The story of the discovery of these documents is still another among the many romances which archæology so constantly and so unexpectedly presents.

The site of the modern Arab village, Tel-el-Amarna, is about one hundred and ninety miles south of Cairo, on the eastern bank of the river Nile.

The mountain chain which here follows the course of the river, recedes at this point in the form of a bay, and upon the sandy plain thus partially enclosed, many interesting remains appear, indicating the site of an ancient city.

The tombs on the hillside have long been of special interest to Egyptologists.

This city was known to have been the royal residence, and for a time the capital of Egypt, under Amenophis IV, the ninth king of the eighteenth dynasty. This king, son of Amenophis III and Queen Teie, a princess of Mitanni, was through several generations of maternal descent more Asiatic than Egyptian.

The royal house of Mitanni—the Aram-Nahairam of the Hebrews—had given in marriage several successive princesses to the kings of Egypt.

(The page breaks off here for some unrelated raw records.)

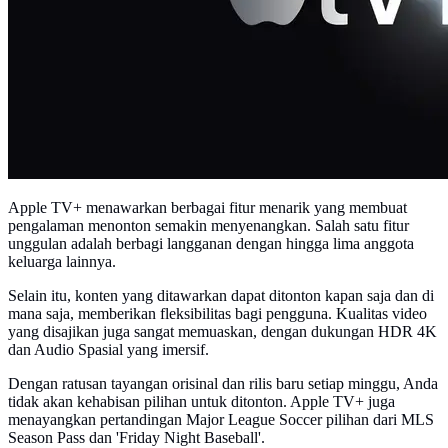
Apple TV+ menawarkan berbagai fitur menarik yang membuat
pengalaman menonton semakin menyenangkan. Salah satu fitur
unggulan adalah berbagi langganan dengan hingga lima anggota
keluarga lainnya.
Selain itu, konten yang ditawarkan dapat ditonton kapan saja dan di
mana saja, memberikan fleksibilitas bagi pengguna. Kualitas video
yang disajikan juga sangat memuaskan, dengan dukungan HDR 4K
dan Audio Spasial yang imersif.
Dengan ratusan tayangan orisinal dan rilis baru setiap minggu, Anda
tidak akan kehabisan pilihan untuk ditonton. Apple TV+ juga
menayangkan pertandingan Major League Soccer pilihan dari MLS
Season Pass dan 'Friday Night Baseball'.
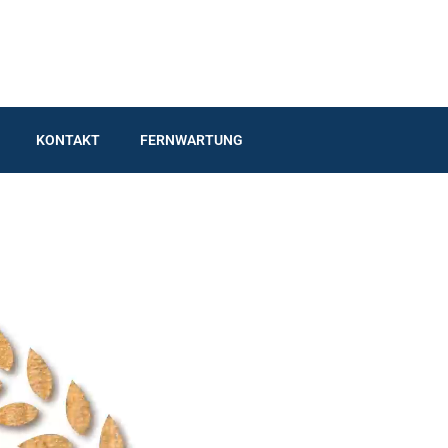
KONTAKT
FERNWARTUNG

Tothmes III, during his wars of conquest in western Asia, had obtained a princess of Mitanni in marriage, and this alliance was further cemented by the Egyptian kings, his successors, to the period of Amenophis III, the father of Khu n Aten, Amenophis IV.

These frequent alliances had brought about an inclination for the gods of the Mesopotamian mothers, and after while this younger son of the royal house of Egypt, openly professed his adoption of the worship of Aten, the supreme Baal of the Semitic people of Asia, and attempted to substitute this for the worship of Amon, the god of Thebes. He erased the name of the Egyptian god from the monuments and temples wherever found. This so aroused the indignation of the powerful priesthood devoted to the worship of Amon, that Amenophis found it necessary to leave for a time the capital of his kingdom at Thebes and to found another elsewhere.

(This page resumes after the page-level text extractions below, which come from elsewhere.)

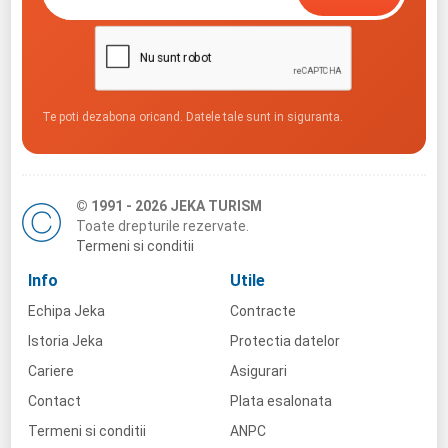
Te poti dezabona oricand. Datele tale sunt in siguranta.
© 1991 - 2026 JEKA TURISM
Toate drepturile rezervate.
Termeni si conditii
Info
Utile
Echipa Jeka
Contracte
Istoria Jeka
Protectia datelor
Cariere
Asigurari
Contact
Plata esalonata
Termeni si conditii
ANPC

This was established on the site of the modern Tel-el-Armana. The king took to himself a new title, Khu n Aten, “The Splendor of the Sun’s Disc,” by which name also he designated his new city. His reign after this seems to have been of short duration. After him, two or three princes of his house succeeded him, but with him Egyptian supremacy in western Asia was at an end and the subject provinces of Syria and Palestine passed out of Egyptian hands and rule.

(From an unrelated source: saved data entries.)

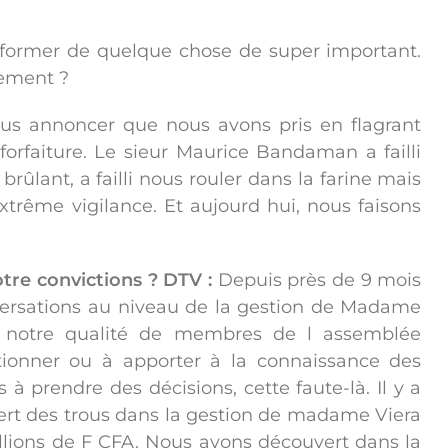
nformer de quelque chose de super important.
tement ?
vous annoncer que nous avons pris en flagrant
rfaiture. Le sieur Maurice Bandaman a failli
brûlant, a failli nous rouler dans la farine mais
xtrême vigilance. Et aujourd hui, nous faisons
tre convictions ?
DTV :
Depuis près de 9 mois
versations au niveau de la gestion de Madame
n notre qualité de membres de l assemblée
ctionner ou à apporter à la connaissance des
 à prendre des décisions, cette faute-là. Il y a
ert des trous dans la gestion de madame Viera
illions de F CFA. Nous avons découvert dans la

The mummy of this monarch has recently been found in a royal sepulcher of the kings of Thebes with those of other kings of this ancient dynasty.

The revolt against the heretical king was extensive and Egypt was distracted with civil wars. The adherents of the ancient religions soon brought the worship of the new heresy to an end, and Rameses, first king of the nineteenth dynasty, restored the worship of Amon and the ancient gods of Egypt, with all power and dignity and brought with him a return of peace.